Langre passa le journal à Meyral en disant :

– C’est le tour de la chimie vivante !

– Hélas ! fit Georges tout bas lorsqu’il eut lu à son tour, si j’espère contre l’espérance, c’est que la crise morbide aurait dû, ce semble, être atteinte plus tôt. Mais ne l’était-elle pas… dans un mode plus lent que l’autre !

Langre se promenait de long en large. Sabine, devinant que les nouvelles étaient sinistres, préférait ne pas interroger les deux hommes : à quoi bon, puisqu’elle s’attendait au pire ? Quant à Berthe, Catherine et Césarine, recoquillées dans les encoignures, elles renonçaient à rien comprendre, elles remettaient leur destinée aux mains des maîtres.

Meyral continuait sa lecture. De brefs paragraphes notaient que les animaux étaient diversement atteints : le mal frappait énergiquement les herbivores ; en revanche, les chiens et surtout les chats résistaient mieux que les hommes. Les oiseaux domestiques s’engourdissaient, sans que leur mortalité dépassât de beaucoup la normale ; on n’avait pu établir de statistique sur les oiseaux sauvages non plus que sur les insectes, mais leur vitalité apparaissait ralentie.

Les deux hommes échangèrent un regard chagrin.

– Si les radiations vertes disparaissaient… commença Langre.

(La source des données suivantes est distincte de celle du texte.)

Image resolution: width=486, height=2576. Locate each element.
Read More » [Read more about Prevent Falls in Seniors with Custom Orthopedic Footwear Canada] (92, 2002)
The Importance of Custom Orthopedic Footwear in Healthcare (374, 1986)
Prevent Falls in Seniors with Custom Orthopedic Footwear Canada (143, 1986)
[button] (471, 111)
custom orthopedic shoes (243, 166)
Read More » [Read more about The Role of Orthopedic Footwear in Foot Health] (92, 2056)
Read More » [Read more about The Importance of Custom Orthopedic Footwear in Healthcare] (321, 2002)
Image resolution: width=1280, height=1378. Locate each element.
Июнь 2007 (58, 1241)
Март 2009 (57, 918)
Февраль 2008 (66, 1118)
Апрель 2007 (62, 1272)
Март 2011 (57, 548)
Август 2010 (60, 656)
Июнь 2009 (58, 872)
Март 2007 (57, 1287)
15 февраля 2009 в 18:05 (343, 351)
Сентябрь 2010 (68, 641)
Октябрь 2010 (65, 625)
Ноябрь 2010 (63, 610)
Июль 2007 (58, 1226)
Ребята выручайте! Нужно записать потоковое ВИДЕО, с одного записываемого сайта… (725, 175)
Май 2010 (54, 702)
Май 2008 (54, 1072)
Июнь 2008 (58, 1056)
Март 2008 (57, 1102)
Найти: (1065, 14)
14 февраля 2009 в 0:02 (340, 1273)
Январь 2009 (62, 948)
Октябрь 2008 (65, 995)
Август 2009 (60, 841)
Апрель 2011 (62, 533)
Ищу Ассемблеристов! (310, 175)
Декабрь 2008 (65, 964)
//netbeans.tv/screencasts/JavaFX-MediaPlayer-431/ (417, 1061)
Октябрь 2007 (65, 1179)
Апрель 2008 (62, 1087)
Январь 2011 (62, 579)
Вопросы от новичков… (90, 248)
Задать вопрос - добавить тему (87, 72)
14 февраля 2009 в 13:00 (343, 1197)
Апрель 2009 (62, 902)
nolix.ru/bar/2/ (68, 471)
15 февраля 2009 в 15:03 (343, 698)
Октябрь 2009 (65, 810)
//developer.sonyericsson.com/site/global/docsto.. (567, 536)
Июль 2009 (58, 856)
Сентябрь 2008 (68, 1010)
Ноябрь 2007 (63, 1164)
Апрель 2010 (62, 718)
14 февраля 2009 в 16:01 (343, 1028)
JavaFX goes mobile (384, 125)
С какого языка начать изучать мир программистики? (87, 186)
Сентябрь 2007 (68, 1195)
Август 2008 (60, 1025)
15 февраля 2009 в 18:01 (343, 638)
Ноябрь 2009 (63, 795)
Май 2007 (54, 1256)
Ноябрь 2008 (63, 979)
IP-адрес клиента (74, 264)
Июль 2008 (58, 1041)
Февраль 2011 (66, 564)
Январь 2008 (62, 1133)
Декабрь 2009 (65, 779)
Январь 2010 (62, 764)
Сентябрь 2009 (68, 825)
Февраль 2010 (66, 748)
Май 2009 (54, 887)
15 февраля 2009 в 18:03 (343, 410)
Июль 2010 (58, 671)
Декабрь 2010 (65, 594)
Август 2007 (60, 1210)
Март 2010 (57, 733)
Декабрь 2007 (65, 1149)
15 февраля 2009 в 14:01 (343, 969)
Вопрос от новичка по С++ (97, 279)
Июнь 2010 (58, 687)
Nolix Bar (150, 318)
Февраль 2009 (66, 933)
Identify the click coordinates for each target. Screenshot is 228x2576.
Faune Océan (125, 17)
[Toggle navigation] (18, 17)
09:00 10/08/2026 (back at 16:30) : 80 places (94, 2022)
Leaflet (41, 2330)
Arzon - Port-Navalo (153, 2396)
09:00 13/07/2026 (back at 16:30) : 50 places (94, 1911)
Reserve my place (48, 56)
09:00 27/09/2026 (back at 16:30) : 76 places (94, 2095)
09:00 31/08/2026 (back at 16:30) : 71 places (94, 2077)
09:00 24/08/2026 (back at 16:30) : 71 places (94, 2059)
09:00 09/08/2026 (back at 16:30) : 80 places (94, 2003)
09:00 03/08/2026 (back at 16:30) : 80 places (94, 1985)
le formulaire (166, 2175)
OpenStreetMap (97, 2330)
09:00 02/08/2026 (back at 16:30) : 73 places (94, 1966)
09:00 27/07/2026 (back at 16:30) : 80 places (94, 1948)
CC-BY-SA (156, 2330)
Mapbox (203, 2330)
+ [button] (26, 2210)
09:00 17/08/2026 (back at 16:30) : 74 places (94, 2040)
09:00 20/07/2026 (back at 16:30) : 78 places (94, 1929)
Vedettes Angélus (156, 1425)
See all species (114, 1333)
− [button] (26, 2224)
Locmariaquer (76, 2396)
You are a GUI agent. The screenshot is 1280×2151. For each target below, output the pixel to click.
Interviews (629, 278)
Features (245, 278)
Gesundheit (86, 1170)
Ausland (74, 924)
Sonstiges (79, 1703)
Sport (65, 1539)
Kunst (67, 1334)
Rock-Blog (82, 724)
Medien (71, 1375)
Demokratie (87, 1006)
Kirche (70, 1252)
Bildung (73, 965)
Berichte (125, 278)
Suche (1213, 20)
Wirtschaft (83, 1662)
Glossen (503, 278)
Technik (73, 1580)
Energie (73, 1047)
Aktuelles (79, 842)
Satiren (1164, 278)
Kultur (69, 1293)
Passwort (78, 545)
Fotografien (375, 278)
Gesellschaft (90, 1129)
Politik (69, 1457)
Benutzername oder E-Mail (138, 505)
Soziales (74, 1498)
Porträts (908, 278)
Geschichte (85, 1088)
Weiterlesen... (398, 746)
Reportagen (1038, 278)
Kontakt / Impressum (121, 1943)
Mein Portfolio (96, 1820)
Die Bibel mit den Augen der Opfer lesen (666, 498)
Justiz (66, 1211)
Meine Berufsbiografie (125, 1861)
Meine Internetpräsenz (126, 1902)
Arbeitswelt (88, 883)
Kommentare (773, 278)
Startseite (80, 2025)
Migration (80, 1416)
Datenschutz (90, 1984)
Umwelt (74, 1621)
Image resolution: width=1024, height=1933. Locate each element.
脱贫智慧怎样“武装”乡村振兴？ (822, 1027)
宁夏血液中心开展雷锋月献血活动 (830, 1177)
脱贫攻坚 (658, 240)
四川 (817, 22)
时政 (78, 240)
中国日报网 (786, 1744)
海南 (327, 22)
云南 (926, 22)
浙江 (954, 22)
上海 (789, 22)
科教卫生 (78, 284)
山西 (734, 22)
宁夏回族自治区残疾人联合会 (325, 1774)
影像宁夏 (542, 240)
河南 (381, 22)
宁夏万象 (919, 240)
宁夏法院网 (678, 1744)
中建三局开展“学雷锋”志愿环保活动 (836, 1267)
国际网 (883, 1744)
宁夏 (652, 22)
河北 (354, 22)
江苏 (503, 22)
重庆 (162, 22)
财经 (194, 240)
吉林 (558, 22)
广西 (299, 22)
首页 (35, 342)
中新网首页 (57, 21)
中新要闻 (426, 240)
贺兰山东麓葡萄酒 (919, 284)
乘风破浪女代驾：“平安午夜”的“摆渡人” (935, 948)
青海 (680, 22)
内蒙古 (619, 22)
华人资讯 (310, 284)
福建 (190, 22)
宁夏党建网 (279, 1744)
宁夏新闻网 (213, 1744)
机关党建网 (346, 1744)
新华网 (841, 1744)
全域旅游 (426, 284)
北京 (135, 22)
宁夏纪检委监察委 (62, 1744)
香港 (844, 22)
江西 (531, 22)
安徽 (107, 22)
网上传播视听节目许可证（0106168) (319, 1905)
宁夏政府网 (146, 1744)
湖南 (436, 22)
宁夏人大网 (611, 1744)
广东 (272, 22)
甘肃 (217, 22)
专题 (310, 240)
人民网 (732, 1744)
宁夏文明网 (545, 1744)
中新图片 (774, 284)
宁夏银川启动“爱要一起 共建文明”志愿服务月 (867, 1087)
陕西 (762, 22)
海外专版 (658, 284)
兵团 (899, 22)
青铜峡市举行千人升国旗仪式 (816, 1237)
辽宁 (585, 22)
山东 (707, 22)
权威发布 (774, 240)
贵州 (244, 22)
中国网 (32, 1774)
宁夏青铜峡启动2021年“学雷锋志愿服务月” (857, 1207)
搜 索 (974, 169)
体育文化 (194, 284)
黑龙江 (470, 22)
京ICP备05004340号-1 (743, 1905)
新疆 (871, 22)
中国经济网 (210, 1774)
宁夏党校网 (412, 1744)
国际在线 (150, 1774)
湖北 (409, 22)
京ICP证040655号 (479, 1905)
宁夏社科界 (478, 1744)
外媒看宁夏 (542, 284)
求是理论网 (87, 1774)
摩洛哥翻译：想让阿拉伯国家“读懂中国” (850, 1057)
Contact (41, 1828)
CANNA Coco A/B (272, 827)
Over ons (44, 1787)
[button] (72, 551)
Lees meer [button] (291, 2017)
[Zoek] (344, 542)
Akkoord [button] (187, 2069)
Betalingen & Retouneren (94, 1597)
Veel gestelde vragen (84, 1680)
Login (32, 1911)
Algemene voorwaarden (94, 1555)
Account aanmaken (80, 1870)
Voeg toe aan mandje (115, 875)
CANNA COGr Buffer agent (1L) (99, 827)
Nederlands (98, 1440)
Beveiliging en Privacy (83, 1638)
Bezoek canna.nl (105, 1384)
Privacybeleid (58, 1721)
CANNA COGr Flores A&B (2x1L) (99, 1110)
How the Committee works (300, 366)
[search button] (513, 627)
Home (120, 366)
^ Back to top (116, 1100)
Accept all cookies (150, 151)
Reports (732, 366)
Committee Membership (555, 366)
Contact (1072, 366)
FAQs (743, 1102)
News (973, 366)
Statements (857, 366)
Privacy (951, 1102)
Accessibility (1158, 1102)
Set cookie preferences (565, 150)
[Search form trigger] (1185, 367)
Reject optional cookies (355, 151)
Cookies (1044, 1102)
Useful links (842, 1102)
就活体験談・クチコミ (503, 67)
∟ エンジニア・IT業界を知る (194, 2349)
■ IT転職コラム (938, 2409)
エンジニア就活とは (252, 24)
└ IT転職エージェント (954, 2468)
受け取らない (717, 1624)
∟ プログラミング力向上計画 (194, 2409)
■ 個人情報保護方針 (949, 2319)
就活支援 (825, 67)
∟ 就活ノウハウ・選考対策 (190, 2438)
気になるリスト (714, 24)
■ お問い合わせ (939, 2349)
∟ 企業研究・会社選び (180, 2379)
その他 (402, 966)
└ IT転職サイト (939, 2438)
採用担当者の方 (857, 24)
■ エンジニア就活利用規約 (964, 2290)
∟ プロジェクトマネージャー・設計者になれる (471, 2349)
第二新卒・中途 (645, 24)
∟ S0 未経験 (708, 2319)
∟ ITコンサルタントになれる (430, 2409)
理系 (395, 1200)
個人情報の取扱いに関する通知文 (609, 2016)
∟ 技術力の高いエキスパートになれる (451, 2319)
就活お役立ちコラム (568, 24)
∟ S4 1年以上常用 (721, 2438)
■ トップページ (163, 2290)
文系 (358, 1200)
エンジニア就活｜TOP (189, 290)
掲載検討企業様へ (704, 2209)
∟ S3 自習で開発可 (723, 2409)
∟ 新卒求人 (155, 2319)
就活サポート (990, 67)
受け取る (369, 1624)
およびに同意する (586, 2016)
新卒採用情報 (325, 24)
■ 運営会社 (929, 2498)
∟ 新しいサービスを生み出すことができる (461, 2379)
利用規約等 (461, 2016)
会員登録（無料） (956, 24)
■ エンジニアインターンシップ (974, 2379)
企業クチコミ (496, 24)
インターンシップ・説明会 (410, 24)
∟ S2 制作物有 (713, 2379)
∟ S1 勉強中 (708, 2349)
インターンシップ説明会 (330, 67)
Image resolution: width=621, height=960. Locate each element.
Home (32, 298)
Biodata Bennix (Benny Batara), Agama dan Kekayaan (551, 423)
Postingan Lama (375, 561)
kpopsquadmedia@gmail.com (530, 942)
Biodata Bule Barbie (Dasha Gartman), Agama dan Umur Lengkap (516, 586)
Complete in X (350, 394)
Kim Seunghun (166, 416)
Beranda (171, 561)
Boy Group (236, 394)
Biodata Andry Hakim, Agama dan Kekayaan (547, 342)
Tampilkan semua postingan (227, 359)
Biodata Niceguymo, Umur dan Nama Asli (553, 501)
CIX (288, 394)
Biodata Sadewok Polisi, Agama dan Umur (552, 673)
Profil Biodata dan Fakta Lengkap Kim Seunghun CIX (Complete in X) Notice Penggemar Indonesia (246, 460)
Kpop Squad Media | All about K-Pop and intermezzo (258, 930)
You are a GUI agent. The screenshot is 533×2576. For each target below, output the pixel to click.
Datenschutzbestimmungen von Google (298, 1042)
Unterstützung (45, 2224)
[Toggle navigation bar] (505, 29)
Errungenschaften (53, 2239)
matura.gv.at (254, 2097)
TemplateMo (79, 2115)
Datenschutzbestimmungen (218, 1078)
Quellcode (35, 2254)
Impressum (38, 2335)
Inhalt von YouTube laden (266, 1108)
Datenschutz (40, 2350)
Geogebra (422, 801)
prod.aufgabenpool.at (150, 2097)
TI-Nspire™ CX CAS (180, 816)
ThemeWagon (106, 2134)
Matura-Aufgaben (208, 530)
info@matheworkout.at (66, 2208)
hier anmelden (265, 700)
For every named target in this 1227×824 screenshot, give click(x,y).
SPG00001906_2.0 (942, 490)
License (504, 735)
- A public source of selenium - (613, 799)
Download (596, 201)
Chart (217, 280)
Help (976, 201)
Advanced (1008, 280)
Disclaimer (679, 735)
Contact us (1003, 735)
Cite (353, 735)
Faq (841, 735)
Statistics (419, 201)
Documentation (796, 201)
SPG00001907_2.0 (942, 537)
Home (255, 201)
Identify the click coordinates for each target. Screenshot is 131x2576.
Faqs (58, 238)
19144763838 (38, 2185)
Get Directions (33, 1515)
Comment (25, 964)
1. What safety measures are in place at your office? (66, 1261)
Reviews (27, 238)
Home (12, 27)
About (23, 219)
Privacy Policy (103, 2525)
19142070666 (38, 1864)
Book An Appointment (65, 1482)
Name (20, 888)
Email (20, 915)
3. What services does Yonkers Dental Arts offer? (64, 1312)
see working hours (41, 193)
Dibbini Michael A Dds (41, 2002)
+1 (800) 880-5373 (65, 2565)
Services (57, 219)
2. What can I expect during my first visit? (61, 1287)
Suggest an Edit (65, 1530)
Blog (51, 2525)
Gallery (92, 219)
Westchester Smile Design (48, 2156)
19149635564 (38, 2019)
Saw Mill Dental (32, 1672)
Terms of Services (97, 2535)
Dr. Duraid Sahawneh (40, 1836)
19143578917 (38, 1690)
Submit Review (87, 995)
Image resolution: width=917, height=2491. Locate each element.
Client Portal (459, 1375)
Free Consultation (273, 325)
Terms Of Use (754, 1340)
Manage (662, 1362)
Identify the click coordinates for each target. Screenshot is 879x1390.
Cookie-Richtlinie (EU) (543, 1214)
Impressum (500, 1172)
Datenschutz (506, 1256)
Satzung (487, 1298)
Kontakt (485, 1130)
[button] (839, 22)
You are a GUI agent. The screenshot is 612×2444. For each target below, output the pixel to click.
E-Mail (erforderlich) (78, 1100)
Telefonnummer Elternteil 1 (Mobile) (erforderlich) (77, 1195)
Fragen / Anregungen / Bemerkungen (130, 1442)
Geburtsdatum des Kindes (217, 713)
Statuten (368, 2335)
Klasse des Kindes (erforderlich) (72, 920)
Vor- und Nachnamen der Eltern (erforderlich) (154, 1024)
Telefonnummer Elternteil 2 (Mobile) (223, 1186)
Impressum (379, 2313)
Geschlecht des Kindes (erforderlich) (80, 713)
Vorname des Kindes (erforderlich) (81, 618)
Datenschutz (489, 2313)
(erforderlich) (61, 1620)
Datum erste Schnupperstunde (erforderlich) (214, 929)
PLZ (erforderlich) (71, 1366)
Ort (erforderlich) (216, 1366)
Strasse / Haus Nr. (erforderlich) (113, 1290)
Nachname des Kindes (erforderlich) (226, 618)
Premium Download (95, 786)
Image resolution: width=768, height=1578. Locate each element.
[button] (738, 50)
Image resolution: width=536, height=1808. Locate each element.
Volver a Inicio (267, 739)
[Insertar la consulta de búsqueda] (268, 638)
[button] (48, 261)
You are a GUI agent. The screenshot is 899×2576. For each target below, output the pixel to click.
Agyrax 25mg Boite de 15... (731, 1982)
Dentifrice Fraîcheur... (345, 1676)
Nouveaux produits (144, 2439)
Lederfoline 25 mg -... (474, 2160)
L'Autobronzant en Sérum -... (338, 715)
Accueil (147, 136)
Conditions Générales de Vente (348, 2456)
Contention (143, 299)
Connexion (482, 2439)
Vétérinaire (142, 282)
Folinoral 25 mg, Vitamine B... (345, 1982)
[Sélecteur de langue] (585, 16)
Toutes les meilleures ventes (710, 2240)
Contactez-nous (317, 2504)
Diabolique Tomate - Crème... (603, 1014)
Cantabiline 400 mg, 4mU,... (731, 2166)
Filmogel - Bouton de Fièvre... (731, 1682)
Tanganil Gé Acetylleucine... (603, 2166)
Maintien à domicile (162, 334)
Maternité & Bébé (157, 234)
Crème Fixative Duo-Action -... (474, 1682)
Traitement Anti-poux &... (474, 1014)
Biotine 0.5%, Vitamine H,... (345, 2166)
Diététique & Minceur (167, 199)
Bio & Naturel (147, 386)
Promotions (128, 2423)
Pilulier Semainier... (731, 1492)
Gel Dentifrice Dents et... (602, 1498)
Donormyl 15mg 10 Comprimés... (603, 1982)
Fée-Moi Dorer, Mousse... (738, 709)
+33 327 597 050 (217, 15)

Il se mit à examiner attentivement le spectre solaire. Pendant un quart d’heure, les deux hommes prirent des mesures précises. Puis Meyral chuchota :

– Le vert est entamé !

Il y eut un silence misérable. Toute parole semblait dérisoire. Le froid du néant enveloppait cet îlot d’êtres perdu dans une catastrophe sans bornes… Par les vitres, on percevait le Val-de-Grâce et le Luxembourg dans une lueur de feu de Bengale. Quelques créatures passaient sur les trottoirs, d’un pas de fantôme ; un silence noir se condensait sur le faubourg. Cependant, midi retentit à la tour prochaine et cette sonnerie prit on ne sait quelle grandeur, comme si elle venait du fond des âges, toute frémissante de souvenirs millénaires.

– L’heure du déjeuner ! fit machinalement Langre.

Catherine se leva de l’encoignure où elle était tassée et dit :

– Je vas servir.

Dix minutes plus tard, ils se trouvaient réunis dans la salle à manger. Il y avait des fruits, des biscuits, des conserves et du vin. Langre et Meyral épiaient les mets avec méfiance ; ils redoutaient qu’ils fussent devenus immangeables. Dès les premières bouchées, ils se révélèrent intacts. Et malgré tout ce pauvre repas eut sa douceur. Tous avaient faim, une faim « ralentie » mais continue, et le vin les animait : sa gaieté confuse, glissant de fibre en fibre, réveillait d’insolites confiances.